Microsoft officially released a tutorial in person, grasping the advanced gameplay of "Prompt Project"
With the big model, the next step is to design the prompt.
Over the past few months, large models such as ChatGPT and GPT-4 have been released one after another. These models exhibit a strong emergent ability, but the results generated by the models are random, good and bad, part of the reason is closely related to the design of Prompt.
Many people compare Prompt to the spell of a large model, which has a great influence on guiding the model to generate content. How to choose Prompt has become a concern of every AI researcher. Recently, Microsoft officially released a tutorial, which introduces some advanced gameplay in Prompt design and engineering, covering system messages, few-sample learning, non-chat scenarios, etc.
Each part of the content has a technical introduction and example display. Let's take a look at the specific content below.
About Prompt, you should know these
System messages are included at the beginning of the Prompt to provide the model with context, instructions, or other information relevant to the use case. Users can describe what the model should and should not answer through system messages, and define the format of the model's reply.
The following figure shows an example of a system message and a model-generated reply:
Usually, system messages can also look like this:
- The Assistant in the above table is a large language model trained by OpenAI.
- Assistant is an intelligent chatbot designed to help users answer questions. Require the model to answer questions only using the given context, and if you are unsure of the answer, you can say "I don't know".

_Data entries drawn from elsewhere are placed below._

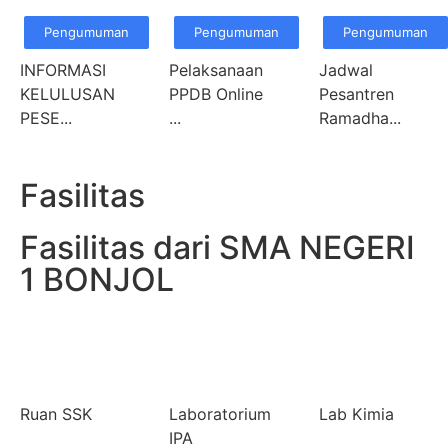
Pengumuman
Pengumuman
Pengumuman
INFORMASI
Pelaksanaan
Jadwal
KELULUSAN
PPDB Online
Pesantren
PESE...
...
Ramadha...
Fasilitas
Fasilitas dari SMA NEGERI
1 BONJOL
Ruan SSK
Laboratorium
Lab Kimia
IPA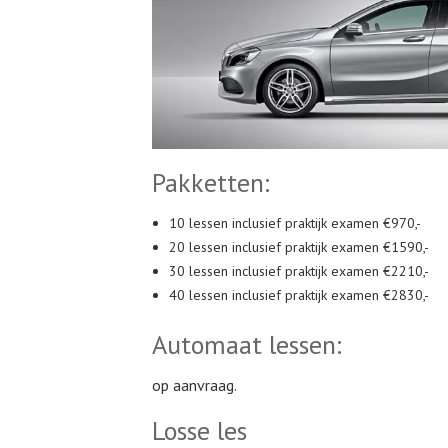
Pakketten:
10 lessen inclusief praktijk examen €970,-
20 lessen inclusief praktijk examen €1590,-
30 lessen inclusief praktijk examen €2210,-
40 lessen inclusief praktijk examen €2830,-
Automaat lessen:
op aanvraag.
Losse les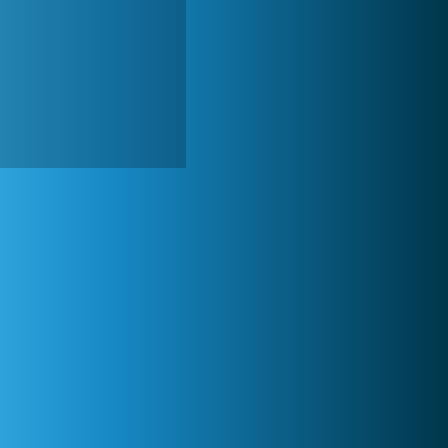
Zoo 2: Animal Park
244 744x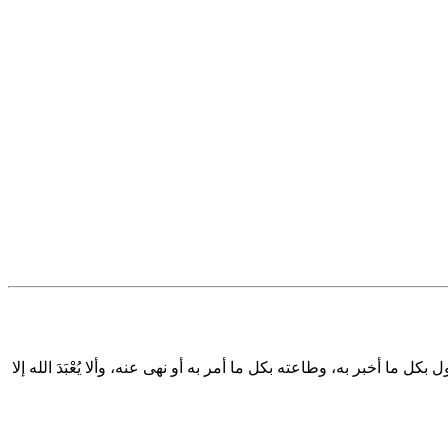
 أخبر به، وطاعته بكل ما أمر به أو نهى عنه، وألا يُعْبَدَ الله إلا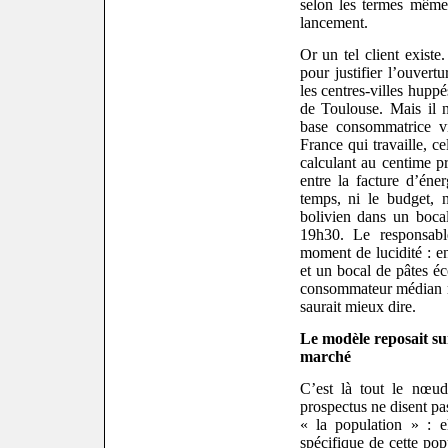
selon les termes mêmes
lancement.
Or un tel client existe
pour justifier l’ouvert
les centres-villes hupp
de Toulouse. Mais il n
base consommatrice v
France qui travaille, ce
calculant au centime pr
entre la facture d’éner
temps, ni le budget, 
bolivien dans un boca
19h30. Le responsabl
moment de lucidité : e
et un bocal de pâtes éc
consommateur médian m
saurait mieux dire.
Le modèle reposait sur
marché
C’est là tout le nœud
prospectus ne disent pa
« la population » : el
spécifique de cette pop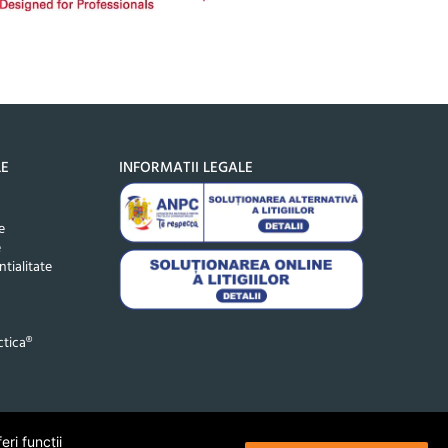
LE
INFORMATII LEGALE
e
e
ntialitate
tica®
ri funcții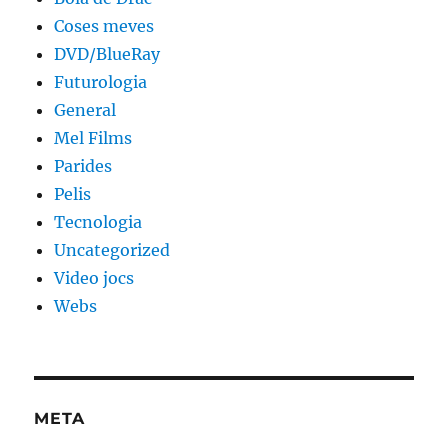
Coses meves
DVD/BlueRay
Futurologia
General
Mel Films
Parides
Pelis
Tecnologia
Uncategorized
Video jocs
Webs
META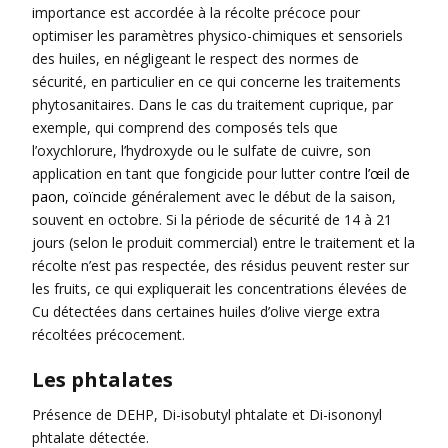
importance est accordée à la récolte précoce pour
optimiser les paramètres physico-chimiques et sensoriels
des huiles, en négligeant le respect des normes de
sécurité, en particulier en ce qui concerne les traitements
phytosanitaires. Dans le cas du traitement cuprique, par
exemple, qui comprend des composés tels que
l’oxychlorure, l’hydroxyde ou le sulfate de cuivre, son
application en tant que fongicide pour lutter contr
e l’œil de
paon, coïn
cide généralement avec le début de la saison,
souvent en octobre. Si la période de sécurité de 14 à 21
jours (selon le produit commercial) entre le traitement et la
récolte n’est pas respectée, des résidus peuvent rester sur
les fruits, ce qui expliquerait les concentrations élevées de
Cu détectées dans certaines huiles d’olive vierge extra
récoltées précocement.
Les phtalates
Présence de DEHP, Di-isobutyl phtalate et Di-isononyl
phtalate détectée.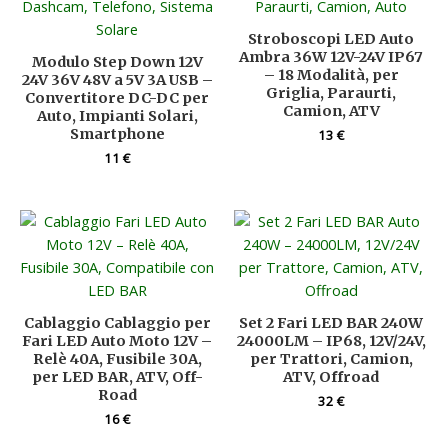
Stroboscopi LED Auto
Ambra 36W 12V-24V IP67
Modulo Step Down 12V
– 18 Modalità, per
24V 36V 48V a 5V 3A USB –
Griglia, Paraurti,
Convertitore DC-DC per
Camion, ATV
Auto, Impianti Solari,
Smartphone
13
€
11
€
Cablaggio Cablaggio per
Set 2 Fari LED BAR 240W
Fari LED Auto Moto 12V –
24000LM – IP68, 12V/24V,
Relè 40A, Fusibile 30A,
per Trattori, Camion,
per LED BAR, ATV, Off-
ATV, Offroad
Road
32
€
16
€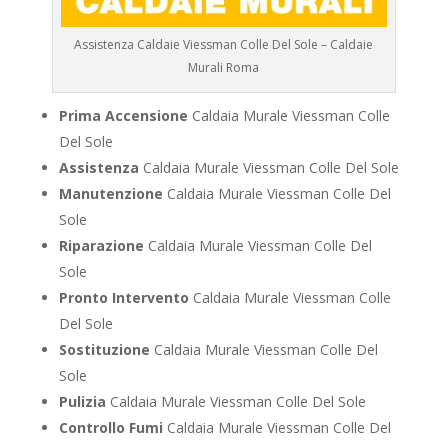
Assistenza Caldaie Viessman Colle Del Sole – Caldaie
Murali Roma
Prima Accensione
Caldaia Murale Viessman Colle
Del Sole
Assistenza
Caldaia Murale Viessman Colle Del Sole
Manutenzione
Caldaia Murale Viessman Colle Del
Sole
Riparazione
Caldaia Murale Viessman Colle Del
Sole
Pronto Intervento
Caldaia Murale Viessman Colle
Del Sole
Sostituzione
Caldaia Murale Viessman Colle Del
Sole
Pulizia
Caldaia Murale Viessman Colle Del Sole
Controllo Fumi
Caldaia Murale Viessman Colle Del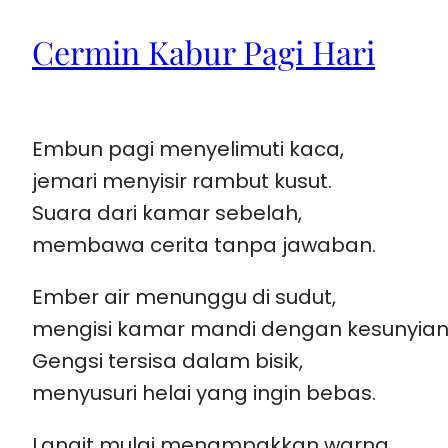
Cermin Kabur Pagi Hari
Embun pagi menyelimuti kaca,
jemari menyisir rambut kusut.
Suara dari kamar sebelah,
membawa cerita tanpa jawaban.
Ember air menunggu di sudut,
mengisi kamar mandi dengan kesunyian
Gengsi tersisa dalam bisik,
menyusuri helai yang ingin bebas.
Langit mulai menampakkan warna,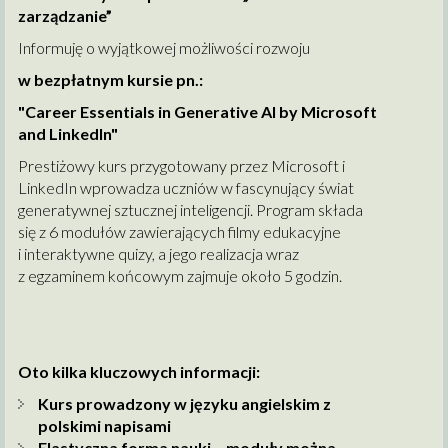
zarządzanie”
Informuję o wyjątkowej możliwości rozwoju
w bezpłatnym kursie pn.:
"Career Essentials in Generative AI by Microsoft
and LinkedIn"
Prestiżowy kurs przygotowany przez Microsoft i
LinkedIn wprowadza uczniów w fascynujący świat
generatywnej sztucznej inteligencji. Program składa
się z 6 modułów zawierających filmy edukacyjne
i interaktywne quizy, a jego realizacja wraz
z egzaminem końcowym zajmuje około 5 godzin.
Oto kilka kluczowych informacji:
Kurs prowadzony w języku angielskim z
polskimi napisami
Elastyczna forma nauki – moduły można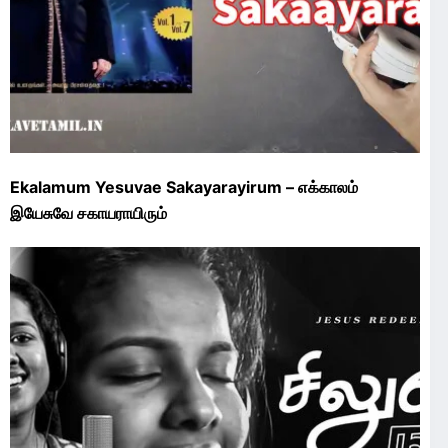
Ekalamum Yesuvae Sakayarayirum – எக்காலம்
இயேசுவே சகாயராயிரும்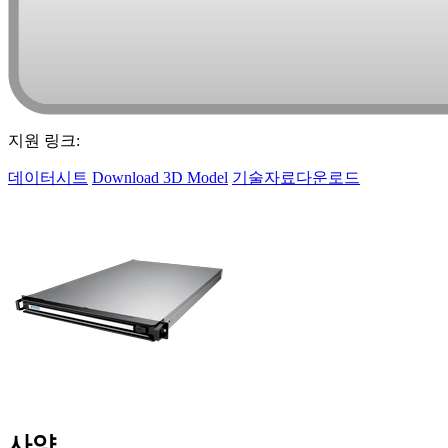
지원 링크:
데이터시트
Download 3D Model
기술자료다운로드
사양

- Assistant is an intelligent chatbot that, for example, helps users answer tax-related questions.
- Another example is that you are an Assistant designed to extract entities from text. The user will paste a string of text, and you will respond in the form of a JSON object with the entities you extracted from the text.
Here is an example of the output format:
The above is about the introduction of system messages, but an important detail is that even with well-designed system messages, the model may still generate error replies that contradict the system message instructions.
A common way to adapt a language model to a new task is to use few-shot learning. Few-shot learning provides a set of training samples as part of a prompt to provide additional contextual information to the model.
A sequence of messages (written in the new Prompt format) between the user and the Assistant can serve as an example for few-shot learning. These examples can be used to guide models to respond in a certain way, simulate specific behaviors, and provide seed answers to common questions.
The basic structure of a prompt.
Although the main application scenario of the current large model is the dialog generation scenario, it can also be used in non-dialog scenarios. For example, for a sentiment analysis scenario, you might use the following prompt:
use explicit instructions
In general, the order in which information appears in a prompt is important. Since GPT-like models are built in a specific way, the building process defines what the model does with the input. Research has shown that telling the model what you want it to do at the beginning of a prompt, before sharing additional contextual information or examples, can help the model produce higher-quality output.
Repeat the command one last time
Models are susceptible to recent biases, in which case the end prompt information may have a greater impact on the output than the beginning prompt information. Therefore, repeating instructions at the end of the prompt is worth a try.
operations on the output
This is the case when several words or phrases are included at the end of the Prompt to obtain a model response that conforms to the desired form. For example, using a prompt such as "Here's a bulleted list of key points: 🧥🧳🧥-" can help ensure that the output is formatted as a bulleted list.
Add syntax to prompts, such as punctuation, headings, etc. Doing so makes the output easier to parse.
In the example below, a separator (in this case ---) is added between different sources of information or steps. This operation allows the use of --- as a stop condition for generation. Also, some headings or special variables are capitalized for distinction.
break down tasks
Large language models (LLMs) often perform better if the task is broken down into smaller steps.
Note that syntax is used here to distinguish the various parts and to initialize the output. Breaking down the task from one step into two steps is not immediately obvious in this simple example, but when trying to do this for large blocks of text containing many factual statements, breaking the task down makes a significant difference.
chain of thought tips
This is a variation of the split task technique. In this approach, instead of splitting the task into smaller steps, the model is instructed to respond step-by-step and present all involved steps. Doing so reduces inaccurate results and makes it easier to evaluate model responses.
provide real context
Under this method, this paper proposes to provide real data to the model. In general, the closer the raw data is to the final answer, the less work the model has to do, which means the less chance the model has to make mistakes. In the example below, the system message provides the latest articles, and then asks the model to give some early customers, and the model gives the answer accurately.
In addition, Microsoft also introduced other tips about Prompt in this guide. You can go to the original text to get more information.